The Goal

The Goal

Saturday 16 May 2015

Get those shots away quickly to avoid retinal fatigue

I was on Facebook the other day when a friend posted a negative picture of a woman with a blank slide next to it, the idea being to stare at the picture for 30 seconds and then stare at the blank slide, blinking a few times. Miraculously, a ghostly positive image of the woman is reproduced on the slide.

It is critically important to understand that the reasons behind this optical illusion are also the reasons why you shouldn't stare down the sights forever and an age before letting a shot off.


Stare at the three coloured dots on the woman's nose for 30 seconds, then look at a brightly lit white piece of paper or wall and blink. You should see a photo-positive image.

The answer to the riddle of why we see a positive image of a woman, having stared at the negative image lies in the chemical magic of how our eyes work. When light shines on certain chemicals in the cells of the retina, a reaction is triggered which results in nerve impulses being fired. Our brain interprets these nerve impulses and we see an image as a result. These photosensitive chemicals are then regenerated for further use.
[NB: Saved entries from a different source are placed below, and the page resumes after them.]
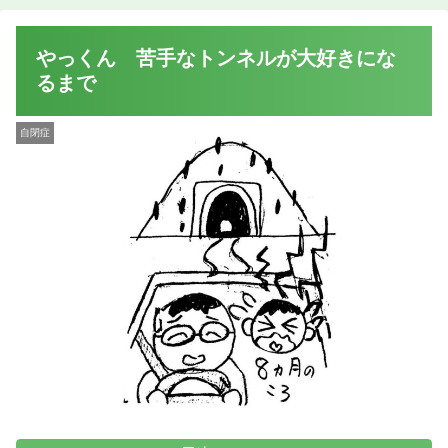
やっくん 苦手なトンネルが大好きにな
るまで
自閉症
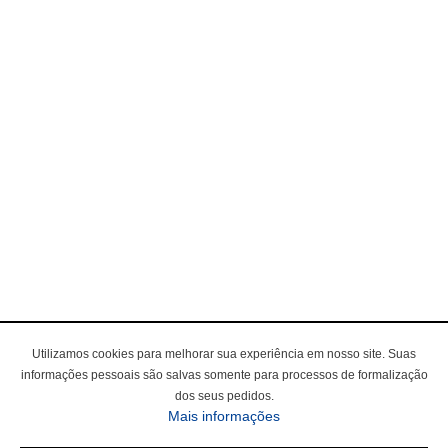
Utilizamos cookies para melhorar sua experiência em nosso site. Suas
informações pessoais são salvas somente para processos de formalização
dos seus pedidos.
Mais informações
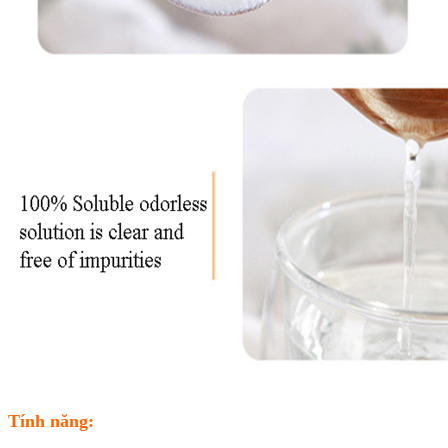
Tính năng:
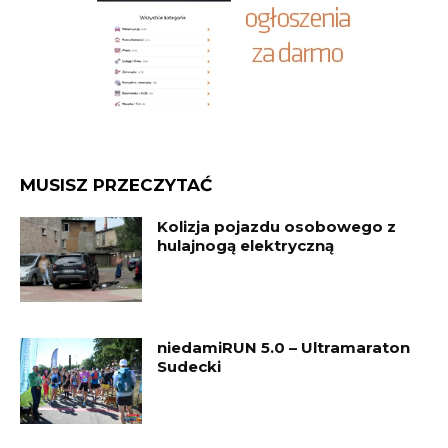
MUSISZ PRZECZYTAĆ
Kolizja pojazdu osobowego z
hulajnogą elektryczną
niedamiRUN 5.0 – Ultramaraton
Sudecki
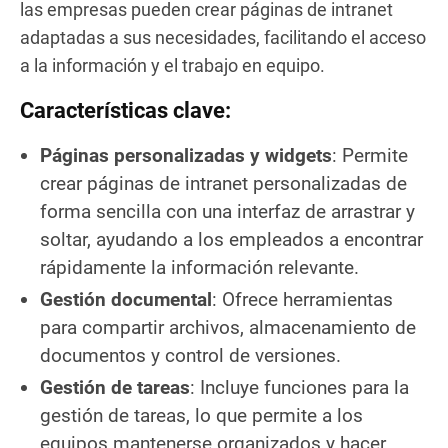
las empresas pueden crear páginas de intranet
adaptadas a sus necesidades, facilitando el acceso
a la información y el trabajo en equipo.
Características clave:
Páginas personalizadas y widgets
: Permite
crear páginas de intranet personalizadas de
forma sencilla con una interfaz de arrastrar y
soltar, ayudando a los empleados a encontrar
rápidamente la información relevante.
Gestión documental
: Ofrece herramientas
para compartir archivos, almacenamiento de
documentos y control de versiones.
Gestión de tareas
: Incluye funciones para la
gestión de tareas, lo que permite a los
equipos mantenerse organizados y hacer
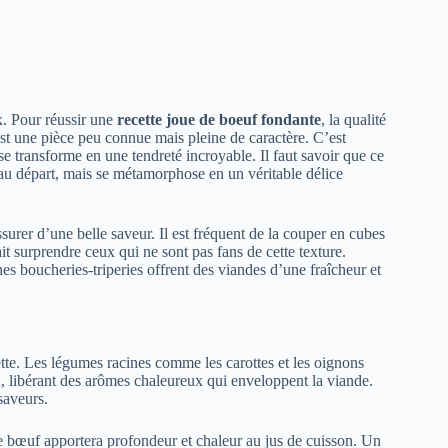
x. Pour réussir une
recette joue de boeuf fondante
, la qualité
st une pièce peu connue mais pleine de caractère. C’est
 se transforme en une tendreté incroyable. Il faut savoir que ce
u départ, mais se métamorphose en un véritable délice
urer d’une belle saveur. Il est fréquent de la couper en cubes
it surprendre ceux qui ne sont pas fans de cette texture.
es boucheries-triperies offrent des viandes d’une fraîcheur et
ette. Les légumes racines comme les carottes et les oignons
n, libérant des arômes chaleureux qui enveloppent la viande.
 saveurs.
 bœuf apportera profondeur et chaleur au jus de cuisson. Un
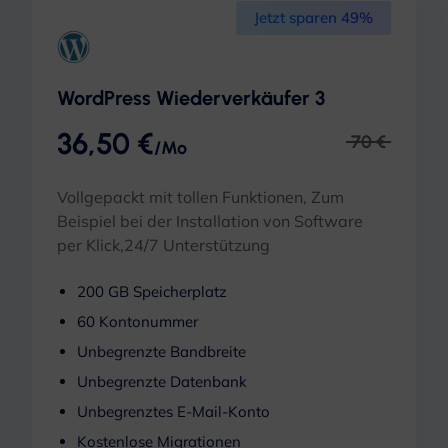
Jetzt sparen 49%
WordPress Wiederverkäufer 3
36,50 €
70 €
/Mo
Vollgepackt mit tollen Funktionen, Zum
Beispiel bei der Installation von Software
per Klick,24/7 Unterstützung
200 GB Speicherplatz
60 Kontonummer
Unbegrenzte Bandbreite
Unbegrenzte Datenbank
Unbegrenztes E-Mail-Konto
Kostenlose Migrationen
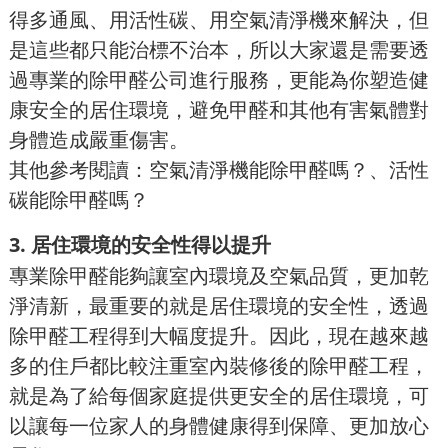
得多通風、用活性碳、用空氣清淨機來解決，但
是這些都只能治標不治本，所以大家還是需要透
過專業的除甲醛公司進行服務，更能為你塑造健
康安全的居住環境，避免甲醛和其他有害氣體對
身體造成嚴重傷害。
其他參考閱讀：
空氣清淨機能除甲醛嗎？
、
活性
碳能除甲醛嗎？
3. 居住環境的安全性得以提升
專業除甲醛能夠讓室內環境及空氣品質，更加乾
淨清新，最重要的就是居住環境的安全性，透過
除甲醛工程得到大幅度提升。因此，現在越來越
多的住戶都比較注重室內裝修後的除甲醛工程，
就是為了給每個家庭提供更安全的居住環境，可
以讓每一位家人的身體健康得到保障、更加放心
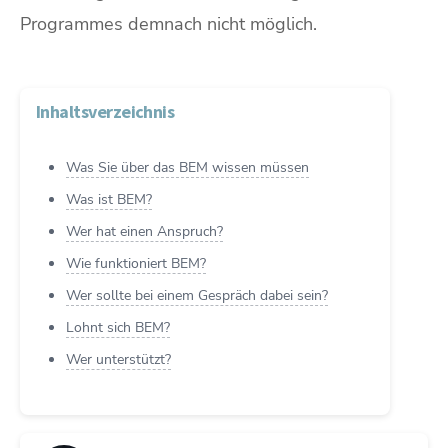
Programmes demnach nicht möglich.
Inhaltsverzeichnis
Was Sie über das BEM wissen müssen
Was ist BEM?
Wer hat einen Anspruch?
Wie funktioniert BEM?
Wer sollte bei einem Gespräch dabei sein?
Lohnt sich BEM?
Wer unterstützt?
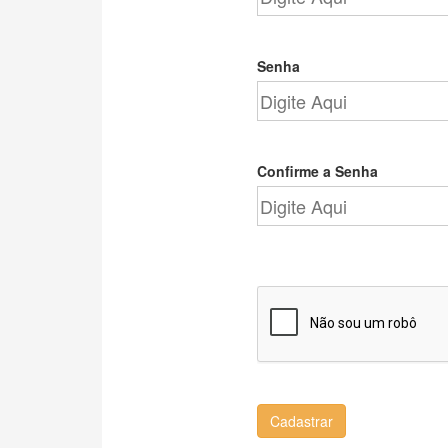
Senha
Confirme a Senha
Cadastrar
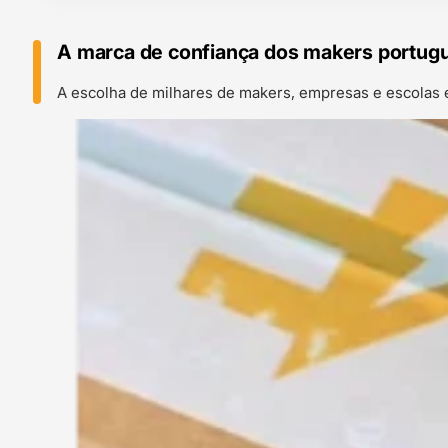
A marca de confiança dos makers portug
A escolha de milhares de makers, empresas e escolas 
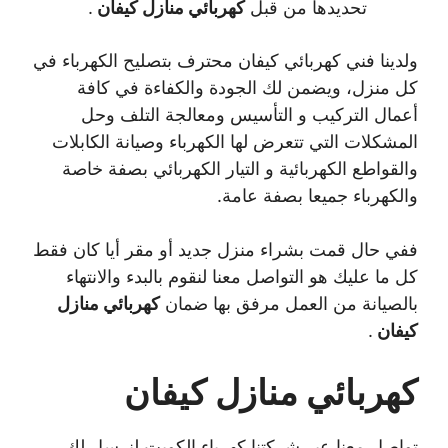
تحديدها من قبل
كهربائي منازل كيفان
.
ولدينا فني كهربائي كيفان محترف بتصليح الكهرباء في
كل منزل، ويضمن لك الجودة والكفاءة في كافة
أعمال التركيب و التأسيس ومعالجة التلف وحل
المشكلات التي تتعرض لها الكهرباء وصيانة الكابلات
والقواطع الكهربائية و التيار الكهربائي بصفة خاصة
والكهرباء جميعا بصفة عامة.
ففي حال قمت بشراء منزل جديد أو مقر أيا كان فقط
كل ما عليك هو التواصل معنا لنقوم بالبدء والانتهاء
بالصيانة من العمل مرفق بها ضمان
كهربائي منازل
كيفان
.
كهربائي منازل كيفان
تواصل معنا عبر شركتنا كهرباء الكويت لنرسل لك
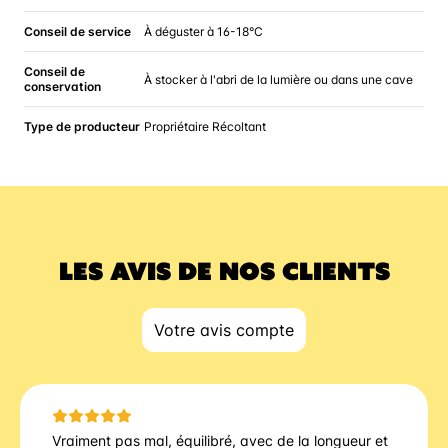
Conseil de service
À déguster à 16-18°C
Conseil de
À stocker à l'abri de la lumière ou dans une cave
conservation
Type de producteur
Propriétaire Récoltant
LES AVIS DE NOS CLIENTS
Votre avis compte
Vraiment pas mal, équilibré, avec de la longueur et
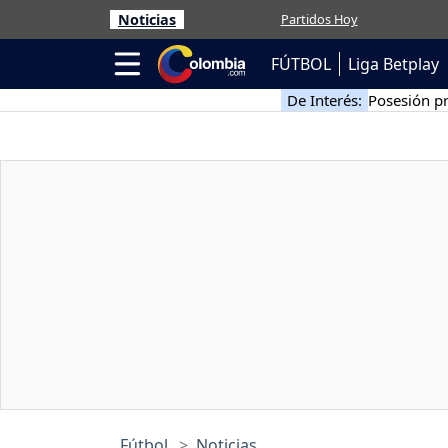
Noticias
Partidos Hoy
FÚTBOL
Liga Betplay
De Interés:
Posesión pr
Fútbol
Noticias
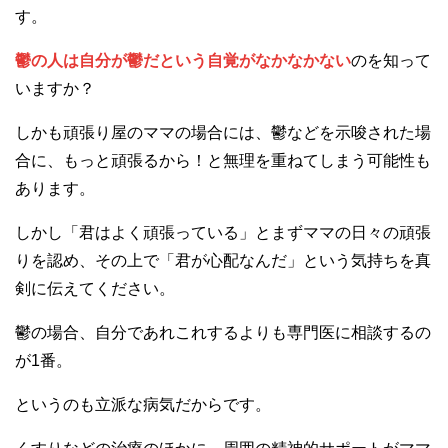
す。
鬱の人は自分が鬱だという自覚がなかなかない
のを知って
いますか？
しかも頑張り屋のママの場合には、鬱などを示唆された場
合に、もっと頑張るから！と無理を重ねてしまう可能性も
あります。
しかし「君はよく頑張っている」とまずママの日々の頑張
りを認め、その上で「君が心配なんだ」という気持ちを真
剣に伝えてください。
鬱の場合、自分であれこれするよりも専門医に相談するの
が1番。
というのも立派な病気だからです。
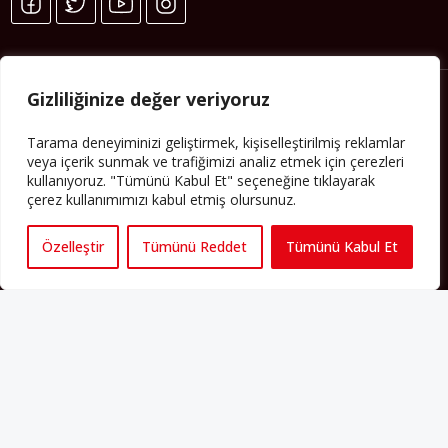
Gizliliğinize değer veriyoruz
Tarama deneyiminizi geliştirmek, kişiselleştirilmiş reklamlar
veya içerik sunmak ve trafiğimizi analiz etmek için çerezleri
kullanıyoruz. "Tümünü Kabul Et" seçeneğine tıklayarak
çerez kullanımımızı kabul etmiş olursunuz.
Künye
Özelleştir
Tümünü Reddet
Tümünü Kabul Et
Yorum Kuralları
Abonelik
İletişim
Hakkımızda
İş İlanları
Erişilebilirlik
Copyright 2025 perspektif.eu.
Yayınlanan haber, yazı ve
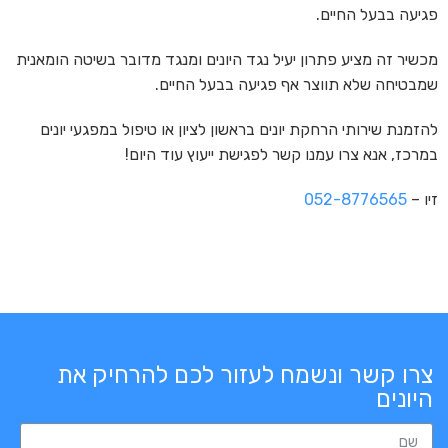
פגיעה בבעל החיים.
מכשיר זה מציע פתרון יעיל נגד היונים ומנגד מדובר בשיטה הומאנית
שמבטיחה שלא תווצר אף פגיעה בבעל החיים.
להזמנת שירותי הרחקת יונים בראשון לציון או טיפול במפגעי יונים
במרכז, אנא צרו עמנו קשר לפגישת ייעוץ עוד היום!
זיו –
052-8776565
צרו קשר ונשמח לעזור לכם להרחיק את
היונים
The problem is that there are finite quantities of these chemicals in our eyes and the chemical process which recycles them takes a little time. Normally this doesn't matter because your eyes are constantly moving and the patterns of light falling on your eyes change also, so the regeneration process can keep up; however if you're very still and looking at the same image for a long time, the supply of photosensitive chemicals is exhausted in the retinal cells. When you look at the blank piece of paper, the overstimulated retinal cells don't react in the same way whereas un-stimulated cells do, producing the same pattern of reactions that you would get if you were looking at a positive image. The image has been "burned" into your retina and you are no longer seeing what is actually there.

Just as in the Facebook post where you see a ghostly afterimage of a woman, when looking through the sights of your rifle the image of foresight and target becomes distorted. Holding on to shots for too long before letting them off is not a great recipe for phenomenal accuracy. Let the rifle settle naturally on target, breathe in, breathe out, acquire the sight picture and then fire the shot within 2 - 8 seconds.